Some people keep a positive view of life by reminding themselves they can accomplish things if they believe in themselves.
Some people come to a more refreshed view of life by overcoming severe obstacles.
And then there are those who live in hell for sometimes, who are not asking for a ginger-peachy life, but rather for closure and for justice to be visited upon perpetrators of great evil.
They want God--or some balancer of the universe's scales--to pull a major Psalm 3:7 on those who have savaged their souls. "Arise, LORD! Deliver me, my God! Strike all my enemies on the jaw; break the teeth of the wicked!"
It wasn't a cosmic recalibration of the world's justice, but there was a little good that happened last week. I'm not destroying someone else's reputation, because the details are overly public.
It didn't benefit me, but a little background from my life would be helpful.
I've shared before a few of my trials from being a pastor in North Carolina, at a small church in the central portion of the state. I entered my charge idealistic that the Gospel of Christ does its own reproducing. I exited rather sobered under the reality that opposition to the liberating and wonderful Gospel often comes from professing Christians.
It was tough. It was a church that needed its colon to work properly and allow some dissatisfied people to leave, and so the "Scottish revival" ungrew the church from 75 to about 45, but they were 45 souls really behind where the church was going. I had received 500 flyers to give out in different neighborhoods about our upcoming late autumn and early winter sermon series dovetailing with the message of the soon-to-be-released The Lion, the Witch, and the Wardrobe film.
In October 2005, I was called suddenly out to Statesville, NC, where I walked into a conference room containing three men. One of them had anointed the triad as a "special commission" from the regional group of churches in our Presbyterian denomination to deal with the troubles at my church, which I wasn't aware of. They told me that because of the declining attendance and $$$ at the church, they wanted my resignation.
I looked around the room and saw I was the only other person there. I guessed they were talking to me. When I turned back toward this man, he slid a sheet of paper across the table to me, offering a two-month severance. I told them all that was unconscionable and stormed out without a job, vowing to fight for a longer severance and continued medical benefits for our family, especially Joshua.
It wasn't something that destroyed me, obviously. God was faithful. But it was a battle against this man, who, by the way, had violated denominational rules to form this stealth firing committee against me. The battle for continued severance and benefits went for another three months, when a huge meeting of pastors, elders, and committee directors met in Charlotte. The spirit in the air was to continue my severance through August 2006, but this man was resistant. He said to continue my severance would bankrupt their committee. Deadlock.
Until my friend Ben spoke up and asked about a recent sale of another church property. How much money, he asked, was in fact in the coffers of the church planting committee?
Answer: Almost $600,000. My nemesis had been caught with his pants down, lying on the floor of a major denominational meeting.

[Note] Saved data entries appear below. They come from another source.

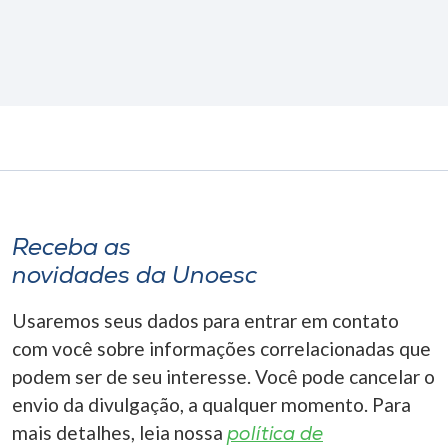
Receba as
novidades da Unoesc
Usaremos seus dados para entrar em contato
com você sobre informações correlacionadas que
podem ser de seu interesse. Você pode cancelar o
envio da divulgação, a qualquer momento. Para
mais detalhes, leia nossa
política de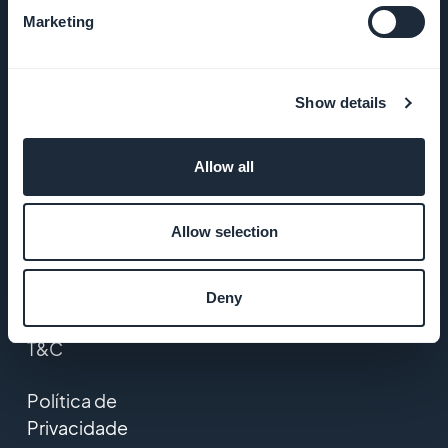
Suporte
Marketing
incrível
DNA da
Show details
GoodBarber
Startup
Allow all
Studio
Allow selection
Empregos
Imprensa
Deny
T&C
Política de
Privacidade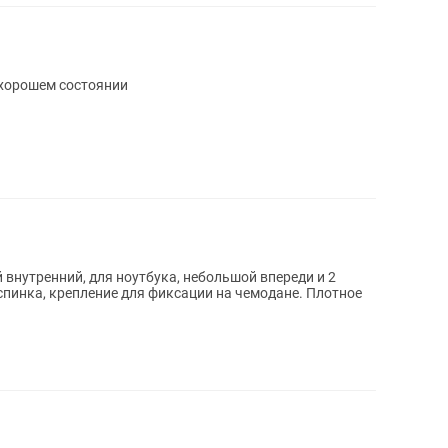
 хорошем состоянии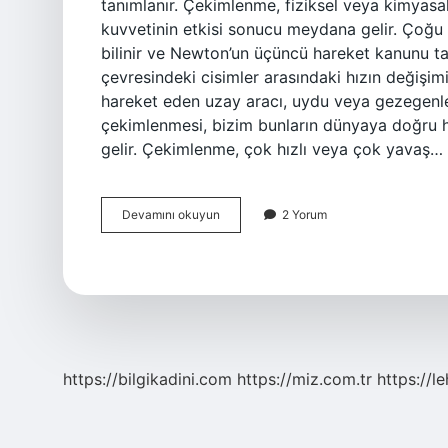
tanımlanır. Çekimlenme, fiziksel veya kimyasa
kuvvetinin etkisi sonucu meydana gelir. Çoğu
bilinir ve Newton’un üçüncü hareket kanunu ta
çevresindeki cisimler arasındaki hızın değiş
hareket eden uzay aracı, uydu veya gezegenle
çekimlenmesi, bizim bunların dünyaya doğru
gelir. Çekimlenme, çok hızlı veya çok yavaş…
Çekimlenme
Devamını okuyun
2 Yorum
nedir
https://bilgikadini.com
https://miz.com.tr
https://l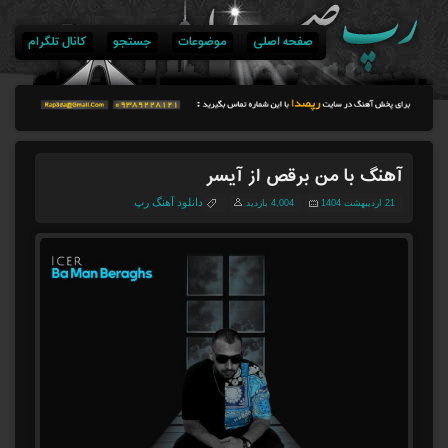
صفحه اصلی
موضوعات
جستجو
کانال تلگرام
آهنگ با من برقص از آیسر
دانلود آهنگ رپ
21 اردیبهشت 1404
4,004 بازدید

With a blank look on his face, he offered no apology.
That's right. No apology. I never spoke to him ever again. Sometimes, there are folks you can only get along with them if you enforce a personal restraining order.
But something was giving me the impression this guy was toxic. My wife--much to her credit--had that impression a long time before.
Fast forward through the next seven years. We move to Florida, then here to Missouri. In February 2013, curious about what this guy was up to, I delved into the Internet and googled his name.
There, staring back at me from the laptop, was his picture in the Iredell (NC) County sheriff's department. Over 200 counts of indecent liberties with children from the days when he was a fourth-grade teacher from 1970 to 1987. As I observed from afar, the days ticked by until a court date was set and former students steeled themselves to come forward and testify against him.
You can probably find details about the day-by-day progress of the trial, but last week we got the final verdict that brought a measure of justice for boys-now-men whose innocence was taken, whose genitals were grabbed by a teacher who would read the Bible at the same time, a man who professed to be a Christian, who was a church elder and directed the church choir. A man who kept the dark underbelly of his life closed off from everyone else.
Life imprisonment for one count of first-degree sexual offense. Three years each for 172 counts of inappropriate touching/sexual abuse. He's going away for the rest of his life.
Some people have asked me if I'm happy about it. More than anything else, I am glad the former students have finally found a measure of justice, although nothing can ever truly take away their horror for good.
Not every day will be a good one. Positive thinking and joy are good things, but for some, happiness will only come when God breaks the teeth of the wicked.
Some people might think that if that's something God does, he can't be God at all.
I say that if God doesn't kick an evil person's teeth down his throat so that they come out the other end, then he's not truly God at all. Justice is measured, sometimes delayed, and some people will only have it on the other side of the grave, but it is certain.
A God who can't smash evil between the eyes isn't worthy of our following him. Thank goodness we got a sliver of evidence that true justice reigned last week.